Besides decorating Christmas trees and making cribs for infant Jesus, this festive season is witnessing a rise in Catholics from the city taking time out for confessions.
While there are few takers for weekly confessions held in churches throughout the year, Christmas is the time when the rush to repent and seek divine forgiveness is at its peak. Most churches have organised special penitential services every day this week to accommodate the growing numbers.
“I usually have eight or ten parishioners coming for confession every week, but in the past three days at least 200 people have lined up to confess,” said Father Joseph D’Souza of Mahalaxmi’s St. Ignatius Church. “This is also the only time I see children confess.”
To encourage penitents, who may not be comfortable confessing to their parish priest, D’Souza has invited two guest priests to assist him this year.

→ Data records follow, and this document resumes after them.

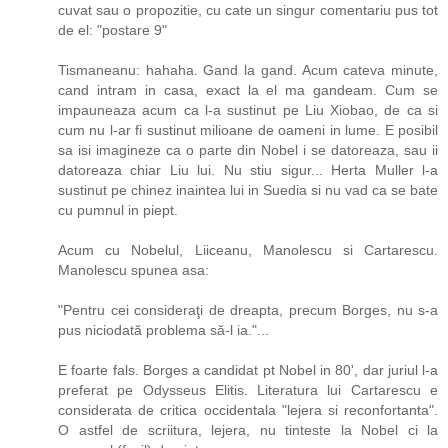
cuvat sau o propozitie, cu cate un singur comentariu pus tot
de el: "postare 9"
Tismaneanu: hahaha. Gand la gand. Acum cateva minute,
cand intram in casa, exact la el ma gandeam. Cum se
impauneaza acum ca l-a sustinut pe Liu Xiobao, de ca si
cum nu l-ar fi sustinut milioane de oameni in lume. E posibil
sa isi imagineze ca o parte din Nobel i se datoreaza, sau ii
datoreaza chiar Liu lui. Nu stiu sigur... Herta Muller l-a
sustinut pe chinez inaintea lui in Suedia si nu vad ca se bate
cu pumnul in piept.
Acum cu Nobelul, Liiceanu, Manolescu si Cartarescu.
Manolescu spunea asa:
"Pentru cei consideraţi de dreapta, precum Borges, nu s-a
pus niciodată problema să-l ia."...
E foarte fals. Borges a candidat pt Nobel in 80', dar juriul l-a
preferat pe Odysseus Elitis. Literatura lui Cartarescu e
considerata de critica occidentala "lejera si reconfortanta".
O astfel de scriitura, lejera, nu tinteste la Nobel ci la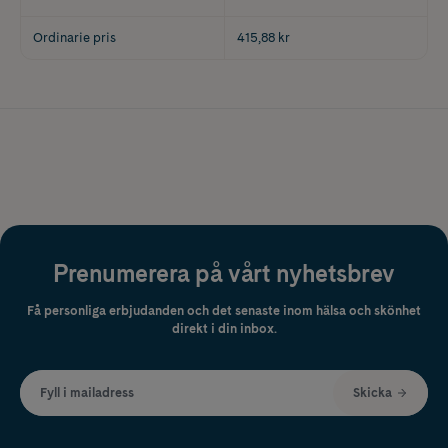
Ordinarie pris
415,88 kr
Prenumerera på vårt nyhetsbrev
Få personliga erbjudanden och det senaste inom hälsa och skönhet
direkt i din inbox.
Fyll i mailadress
Skicka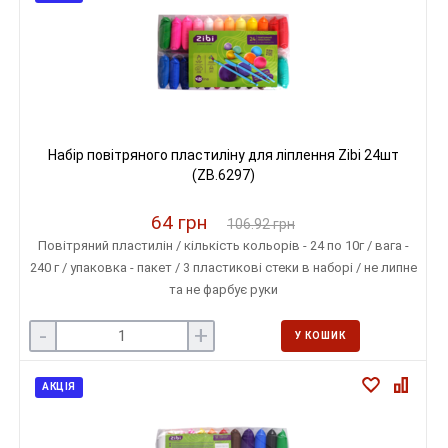
Набір повітряного пластиліну для ліплення Zibi 24шт
(ZB.6297)
64 грн
106.92 грн
Повітряний пластилін / кількість кольорів - 24 по 10г / вага -
240 г / упаковка - пакет / 3 пластикові стеки в наборі / не липне
та не фарбує руки
-
+
У КОШИК
АКЦІЯ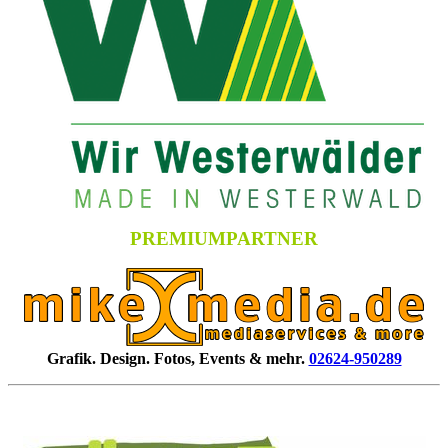
PREMIUMPARTNER
Grafik. Design. Fotos, Events & mehr.
02624-950289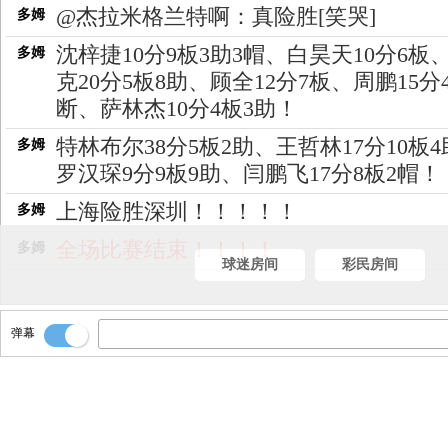
@杰拉米格兰特啊：真险胜[笑哭]
多姆
沈梓捷10分9板3助3帽、白昊天10分6板
多姆
克20分5板8助、顾全12分7板、周鹏15分
断、萨林杰10分4板3助！
特林布尔38分5板2助、王哲林17分10板
多姆
罗汉琛9分9板9助、闫鹏飞17分8板2帽！
上海险胜深圳！！！！！
多姆
全场比赛结束！！！！
多姆
球迷房间
彩民房间
弹幕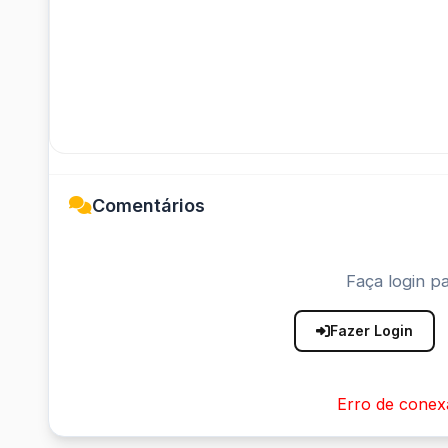
Comentários
Faça login pa
Fazer Login
Erro de conex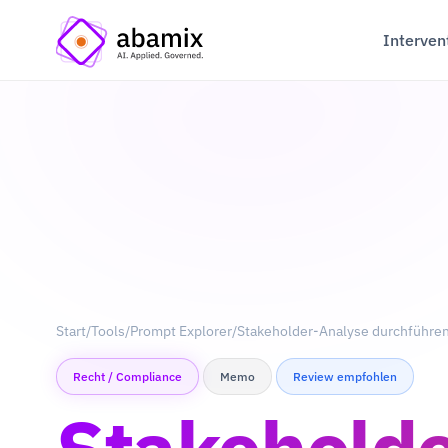
Interven
Start
/
Tools
/
Prompt Explorer
/
Stakeholder-Analyse durchführe
Recht / Compliance
Memo
Review empfohlen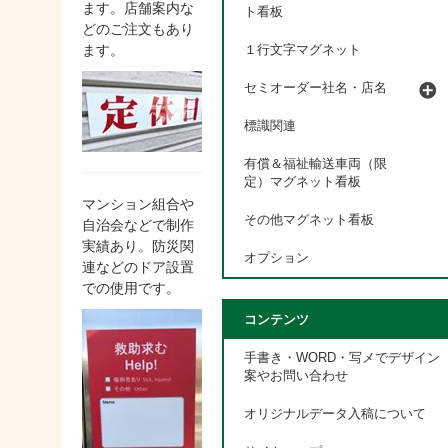
ます。店舗案内な
ト看板
どのご注文もあり
ます。
１行文字マグネット
セミオーダー社名・店名
標識関連
有償＆福祉輸送車両（限
定）マグネット看板
マンション組合や
その他マグネット看板
自治会などで制作
実績あり。防災関
オプション
連などのドア設置
での使用です。
コンテンツ
手書き・WORD・写メでデザイン
案やお問い合わせ
オリジナルデータ入稿について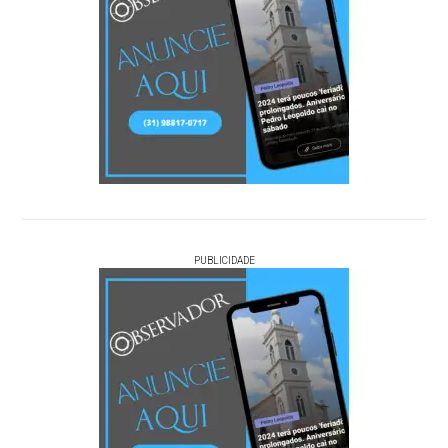
PUBLICIDADE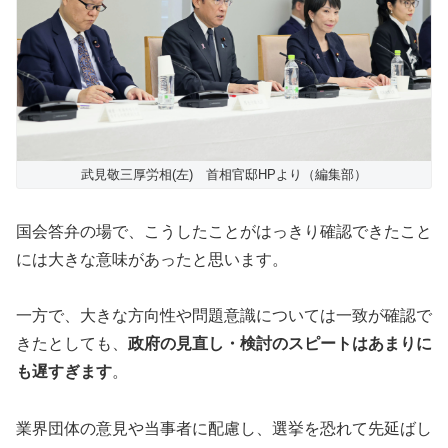
武見敬三厚労相(左) 首相官邸HPより（編集部）
国会答弁の場で、こうしたことがはっきり確認できたこと
には大きな意味があったと思います。
一方で、大きな方向性や問題意識については一致が確認で
きたとしても、
政府の見直し・検討のスピートはあまりに
も遅すぎます
。
業界団体の意見や当事者に配慮し、選挙を恐れて先延ばし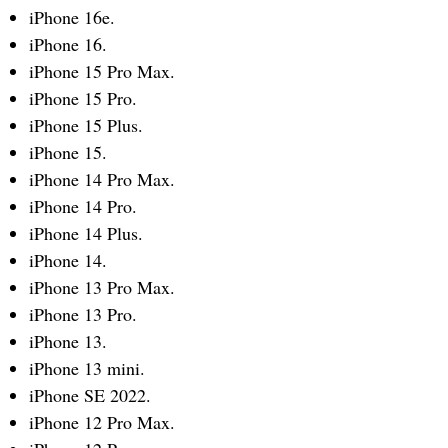
iPhone 16e.
iPhone 16.
iPhone 15 Pro Max.
iPhone 15 Pro.
iPhone 15 Plus.
iPhone 15.
iPhone 14 Pro Max.
iPhone 14 Pro.
iPhone 14 Plus.
iPhone 14.
iPhone 13 Pro Max.
iPhone 13 Pro.
iPhone 13.
iPhone 13 mini.
iPhone SE 2022.
iPhone 12 Pro Max.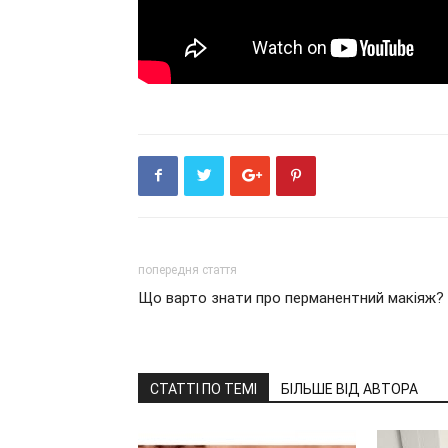
попередня стаття
Що варто знати про перманентний макіяж?
СТАТТІ ПО ТЕМІ
БІЛЬШЕ ВІД АВТОРА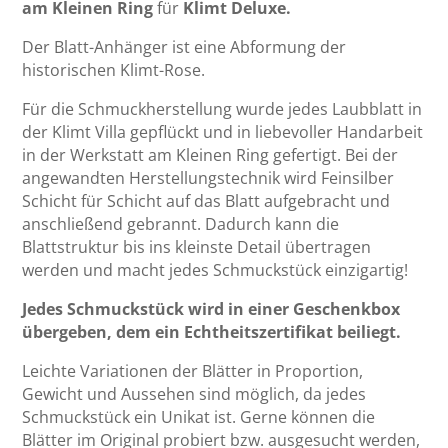
am Kleinen Ring
für
Klimt Deluxe.
Der Blatt-Anhänger ist eine Abformung der
historischen Klimt-Rose.
Für die Schmuckherstellung wurde jedes Laubblatt in
der Klimt Villa gepflückt und in liebevoller Handarbeit
in der Werkstatt am Kleinen Ring gefertigt. Bei der
angewandten Herstellungstechnik wird Feinsilber
Schicht für Schicht auf das Blatt aufgebracht und
anschließend gebrannt. Dadurch kann die
Blattstruktur bis ins kleinste Detail übertragen
werden und macht jedes Schmuckstück einzigartig!
Jedes Schmuckstück wird in einer Geschenkbox
übergeben, dem ein Echtheitszertifikat beiliegt.
Leichte Variationen der Blätter in Proportion,
Gewicht und Aussehen sind möglich, da jedes
Schmuckstück ein Unikat ist. Gerne können die
Blätter im Original probiert bzw. ausgesucht werden,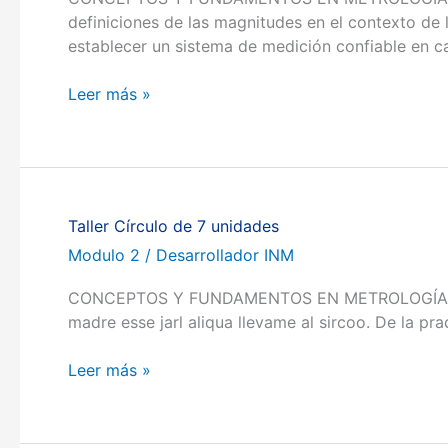
definiciones de las magnitudes en el contexto de
establecer un sistema de medición confiable en 
Leer más »
Taller Círculo de 7 unidades
Taller
Círculo
Modulo 2
/
Desarrollador INM
de
CONCEPTOS Y FUNDAMENTOS EN METROLOGÍA Volver a
7
madre esse jarl aliqua llevame al sircoo. De la p
unidades
Leer más »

For most youth, confessions are about owning up to everything from jealousy to lying. “We commit small sins such as overeating all the time, but during Christmas, just before starting a new year, it weighs on the conscience,” said Tina Alex, 24, a cancer researcher, who confesses at St. Peter’s Jacobite Church in Malad only on Christmas and Good Friday.
The church, which attracts five penitents on Sunday’s throughout the year, is preparing for more than 50 people for each of its penitential services on December 24 and 31.
Erita D’Souza, a Sunday school teacher at Malad’s Our Lady of Lourdes Church, says her students don’t need to be pushed to confess during Christmas. “They understand the importance of being pure before the midnight mass, and the spirit of Christmas makes the experience of confession all the more spiritual,” she said.